───── Provided records ─────

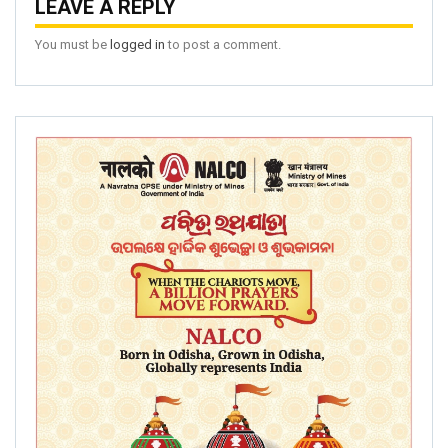
LEAVE A REPLY
You must be
logged in
to post a comment.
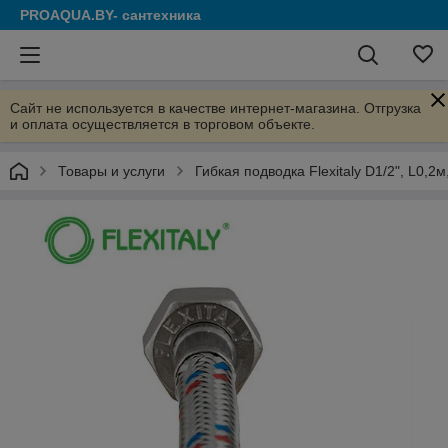
PROAQUA.BY- сантехника
Сайт не используется в качестве интернет-магазина. Отгрузка
и оплата осуществляется в торговом объекте.
Товары и услуги
Гибкая подводка Flexitaly D1/2", L0,2м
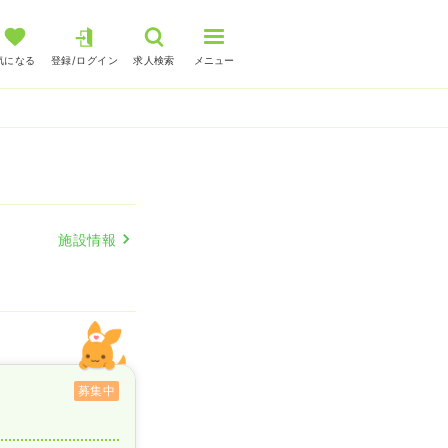
気になる
登録/ログイン
求人検索
メニュー
施設情報
募集中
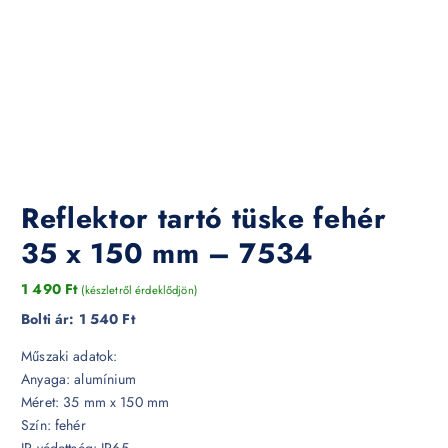
Reflektor tartó tüske fehér
35 x 150 mm – 7534
1 490
Ft
(készletről érdeklődjön)
Bolti ár:
1 540 Ft
Műszaki adatok:
Anyaga: alumínium
Méret: 35 mm x 150 mm
Szín: fehér
IP védettség: IP65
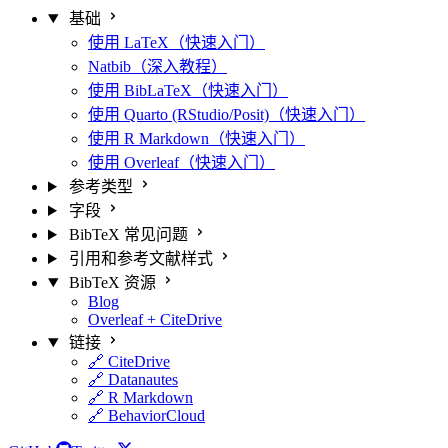
基础
使用 LaTeX（快速入门）
Natbib（深入教程）
使用 BibLaTeX（快速入门）
使用 Quarto (RStudio/Posit)（快速入门）
使用 R Markdown（快速入门）
使用 Overleaf（快速入门）
参考类型
字段
BibTeX 常见问题
引用和参考文献样式
BibTeX 资源
Blog
Overleaf + CiteDrive
链接
🔗 CiteDrive
🔗 Datanautes
🔗 R Markdown
🔗 BehaviorCloud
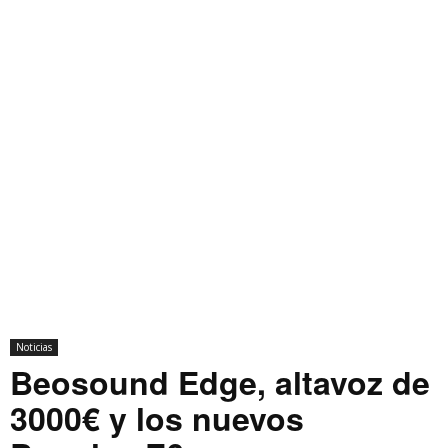
Noticias
Beosound Edge, altavoz de
3000€ y los nuevos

─────

§ **Work required**: Lines of the material may hold the string "fehér". Copy each one that does.

§ **Output below**:
Reflektor tartó tüske fehér
Szín: fehér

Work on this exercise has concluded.